13. Open questions / data I’d want before committing

Section titled “13. Open questions / data I’d want before committing”
  • Actual distribution of job durations. If there’s a long tail past 1h, lease timeout tuning matters a lot, and we may want checkpointing as a v2 feature.
  • Distribution of priorities in production. If 80% of jobs are P0, “priority” is meaningless and we need a different signal (e.g. deadline-based scheduling).
  • Real cancellation rate per swimlane. 1% globally may hide a 30% rate in ad-hoc, which would change the queue structure decision.
  • Whether “exactly-once effect” is actually required, or whether “at-least-once with idempotent jobs” is the contract we’re offering. This shapes what we tell users and how strict the fencing logic needs to be.
  • Whether DAG-style dependencies live in this system or in a separate orchestrator (Airflow, Temporal). I assumed separate; worth confirming.

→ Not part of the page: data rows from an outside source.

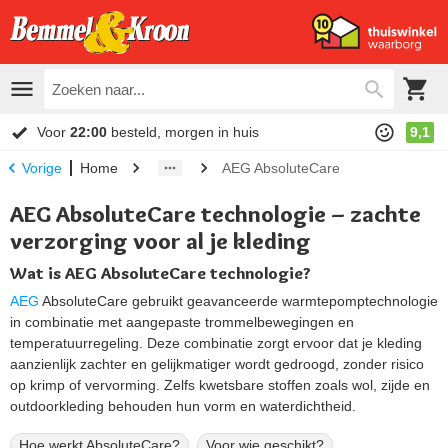
Voor
22:00
besteld, morgen in huis
9,1
Home
AEG AbsoluteCare
Vorige
AEG AbsoluteCare technologie – zachte
verzorging voor al je kleding
Wat is AEG AbsoluteCare technologie?
AEG
AbsoluteCare gebruikt geavanceerde warmtepomptechnologie
in combinatie met aangepaste trommelbewegingen en
temperatuurregeling. Deze combinatie zorgt ervoor dat je kleding
aanzienlijk zachter en gelijkmatiger wordt gedroogd, zonder risico
op krimp of vervorming. Zelfs kwetsbare stoffen zoals wol, zijde en
outdoorkleding behouden hun vorm en waterdichtheid.
Hoe werkt AbsoluteCare?
Voor wie geschikt?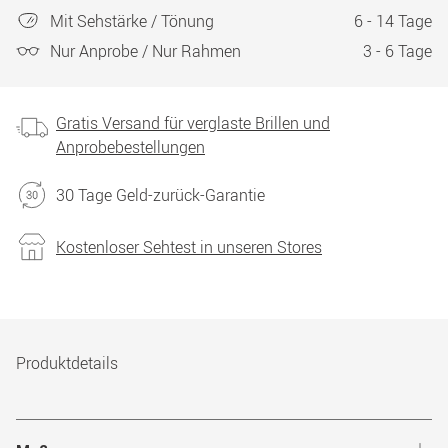
Mit Sehstärke / Tönung
6 - 14 Tage
Nur Anprobe / Nur Rahmen
3 - 6 Tage
Gratis Versand für verglaste Brillen und
Anprobebestellungen
30 Tage Geld-zurück-Garantie
Kostenloser Sehtest in unseren Stores
Produktdetails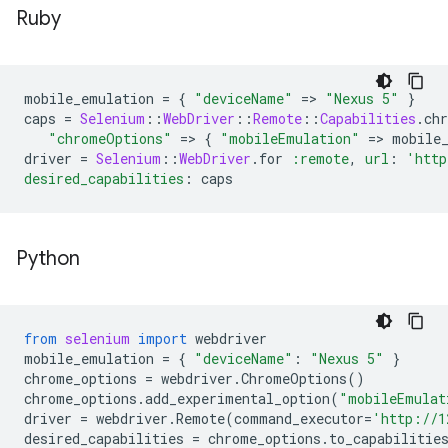
Ruby
mobile_emulation
=
{
"deviceName"
=
>
"Nexus 5"
}
caps
=
Selenium
::
WebDriver
::
Remote
::
Capabilities
.
ch
"chromeOptions"
=
>
{
"mobileEmulation"
=
>
mobile
driver
=
Selenium
::
WebDriver
.
for
:remote
,
url
:
'http
desired_capabilities
:
caps
Python
from
selenium
import
webdriver
mobile_emulation
=
{
"deviceName"
:
"Nexus 5"
}
chrome_options
=
webdriver
.
ChromeOptions
()
chrome_options
.
add_experimental_option
(
"mobileEmulat
driver
=
webdriver
.
Remote
(
command_executor
=
'http://1
desired_capabilities
=
chrome_options
.
to_capabilitie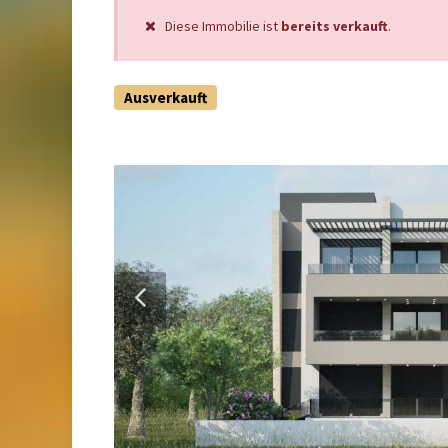
Diese Immobilie ist
bereits verkauft
.
Ausverkauft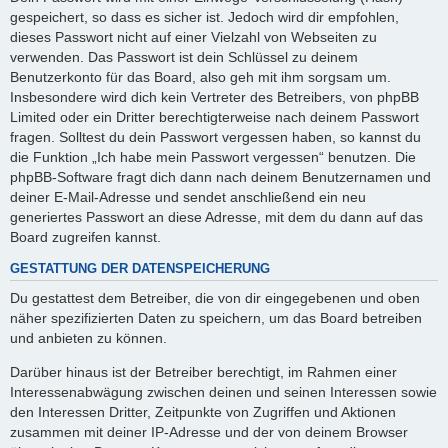
gespeichert, so dass es sicher ist. Jedoch wird dir empfohlen,
dieses Passwort nicht auf einer Vielzahl von Webseiten zu
verwenden. Das Passwort ist dein Schlüssel zu deinem
Benutzerkonto für das Board, also geh mit ihm sorgsam um.
Insbesondere wird dich kein Vertreter des Betreibers, von phpBB
Limited oder ein Dritter berechtigterweise nach deinem Passwort
fragen. Solltest du dein Passwort vergessen haben, so kannst du
die Funktion „Ich habe mein Passwort vergessen“ benutzen. Die
phpBB-Software fragt dich dann nach deinem Benutzernamen und
deiner E-Mail-Adresse und sendet anschließend ein neu
generiertes Passwort an diese Adresse, mit dem du dann auf das
Board zugreifen kannst.
GESTATTUNG DER DATENSPEICHERUNG
Du gestattest dem Betreiber, die von dir eingegebenen und oben
näher spezifizierten Daten zu speichern, um das Board betreiben
und anbieten zu können.
Darüber hinaus ist der Betreiber berechtigt, im Rahmen einer
Interessenabwägung zwischen deinen und seinen Interessen sowie
den Interessen Dritter, Zeitpunkte von Zugriffen und Aktionen
zusammen mit deiner IP-Adresse und der von deinem Browser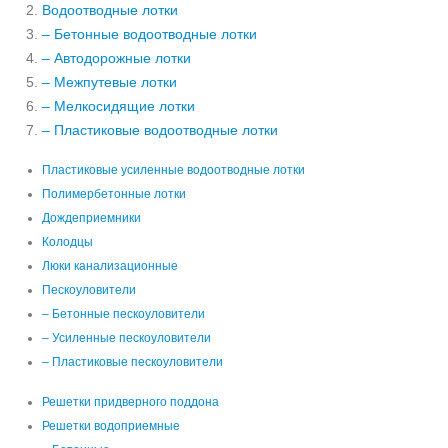
Водоотводные лотки
– Бетонные водоотводные лотки
– Автодорожные лотки
– Межпутевые лотки
– Мелкосидящие лотки
– Пластиковые водоотводные лотки
Пластиковые усиленные водоотводные лотки
Полимербетонные лотки
Дождеприемники
Колодцы
Люки канализационные
Пескоуловители
– Бетонные пескоуловители
– Усиленные пескоуловители
– Пластиковые пескоуловители
Решетки придверного поддона
Решетки водоприемные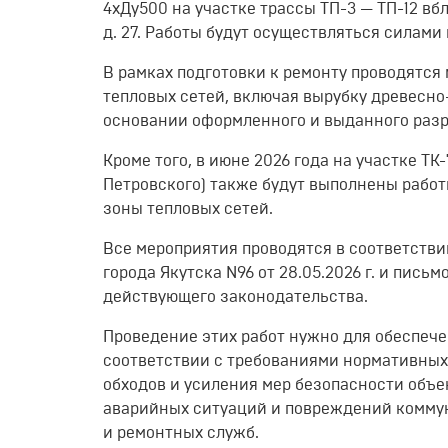
4хДу500 на участке трассы ТП-3 — ТП-12 вбл
д. 27. Работы будут осуществляться сила
В рамках подготовки к ремонту проводятся
тепловых сетей, включая вырубку древесн
основании оформленного и выданного раз
Кроме того, в июне 2026 года на участке ТК-
Петровского) также будут выполнены работ
зоны тепловых сетей.
Все мероприятия проводятся в соответст
города Якутска N96 от 28.05.2026 г. и пись
действующего законодательства.
Проведение этих работ нужно для обеспече
соответствии с требованиями нормативных
обходов и усиления мер безопасности объ
аварийных ситуаций и повреждений коммун
и ремонтных служб.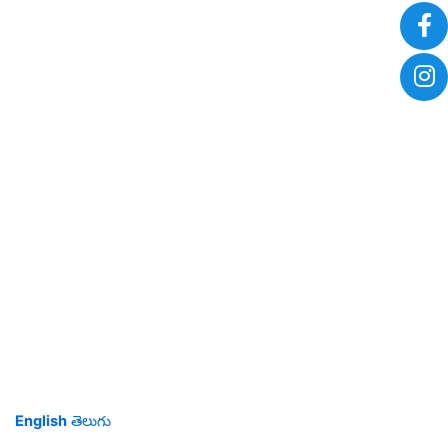
English
తెలుగు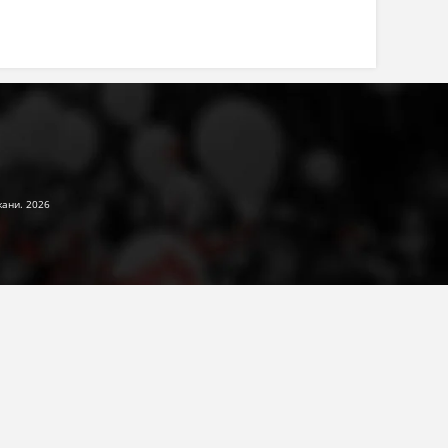
жани. 2026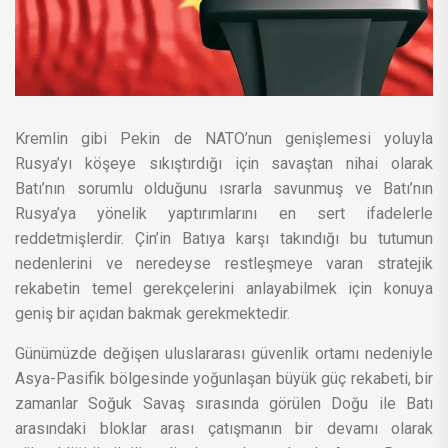
Kremlin gibi Pekin de NATO’nun genişlemesi yoluyla
Rusya’yı köşeye sıkıştırdığı için savaştan nihai olarak
Batı’nın sorumlu olduğunu ısrarla savunmuş ve Batı’nın
Rusya’ya yönelik yaptırımlarını en sert ifadelerle
reddetmişlerdir. Çin’in Batıya karşı takındığı bu tutumun
nedenlerini ve neredeyse restleşmeye varan stratejik
rekabetin temel gerekçelerini anlayabilmek için konuya
geniş bir açıdan bakmak gerekmektedir.
Günümüzde değişen uluslararası güvenlik ortamı nedeniyle
Asya-Pasifik bölgesinde yoğunlaşan büyük güç rekabeti, bir
zamanlar Soğuk Savaş sırasında görülen Doğu ile Batı
arasındaki bloklar arası çatışmanın bir devamı olarak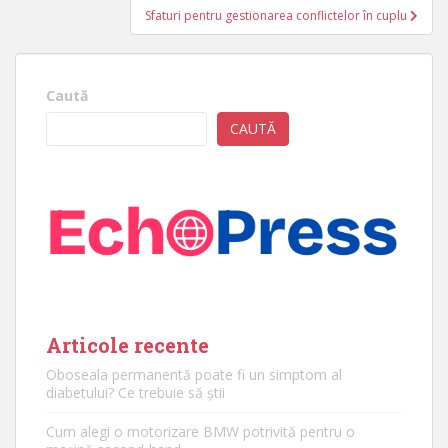
articole
Sfaturi pentru gestionarea conflictelor în cuplu
Caută
CAUTĂ
Articole recente
Oboseala permanentă poate fi un simptom al
diabetului? Ce trebuie să știi
Cum alegi o motorizare BMW potrivită pentru o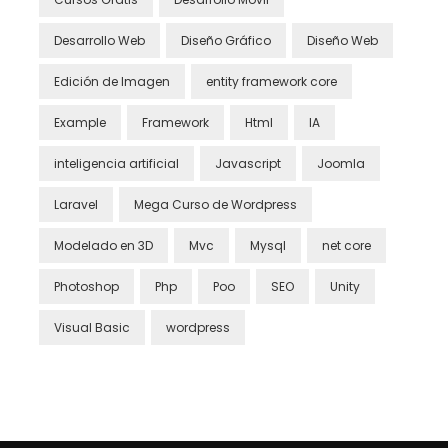
Desarrollo Web
Diseño Gráfico
Diseño Web
Edición de Imagen
entity framework core
Example
Framework
Html
IA
inteligencia artificial
Javascript
Joomla
Laravel
Mega Curso de Wordpress
Modelado en 3D
Mvc
Mysql
net core
Photoshop
Php
Poo
SEO
Unity
Visual Basic
wordpress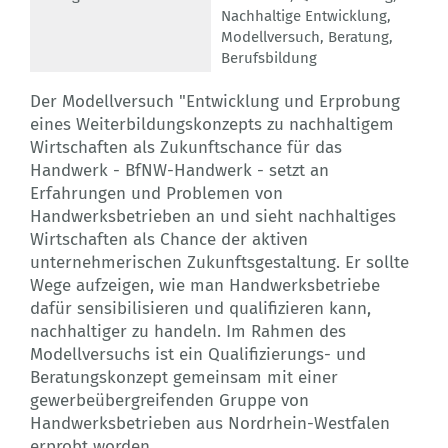
Nachhaltige Entwicklung
,
Modellversuch
,
Beratung
,
Berufsbildung
Der Modellversuch "Entwicklung und Erprobung
eines Weiterbildungskonzepts zu nachhaltigem
Wirtschaften als Zukunftschance für das
Handwerk - BfNW-Handwerk - setzt an
Erfahrungen und Problemen von
Handwerksbetrieben an und sieht nachhaltiges
Wirtschaften als Chance der aktiven
unternehmerischen Zukunftsgestaltung. Er sollte
Wege aufzeigen, wie man Handwerksbetriebe
dafür sensibilisieren und qualifizieren kann,
nachhaltiger zu handeln. Im Rahmen des
Modellversuchs ist ein Qualifizierungs- und
Beratungskonzept gemeinsam mit einer
gewerbeübergreifenden Gruppe von
Handwerksbetrieben aus Nordrhein-Westfalen
erprobt worden.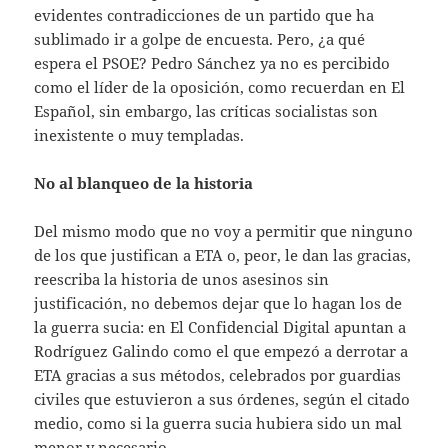
evidentes contradicciones de un partido que ha
sublimado ir a golpe de encuesta. Pero, ¿a qué
espera el PSOE? Pedro Sánchez ya no es percibido
como el líder de la oposición, como recuerdan en El
Español, sin embargo, las críticas socialistas son
inexistente o muy templadas.
No al blanqueo de la historia
Del mismo modo que no voy a permitir que ninguno
de los que justifican a ETA o, peor, le dan las gracias,
reescriba la historia de unos asesinos sin
justificación, no debemos dejar que lo hagan los de
la guerra sucia: en El Confidencial Digital apuntan a
Rodríguez Galindo como el que empezó a derrotar a
ETA gracias a sus métodos, celebrados por guardias
civiles que estuvieron a sus órdenes, según el citado
medio, como si la guerra sucia hubiera sido un mal
menor y necesario.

  • Resource estimation accuracy. If callers under-declare GPU memory, we get OOMs and re-dispatch storms — DRF accounting becomes meaningless. May need a feedback loop that reconciles declared vs observed usage.

Where I’d want to spend more interview time: the cancel-after-dispatch race + fencing semantics, and the DRF + aging interaction (they can fight each other in pathological cases — DRF wants to throttle a swimlane that’s over its share, but aging wants to promote the oldest job in that swimlane; need to define which wins).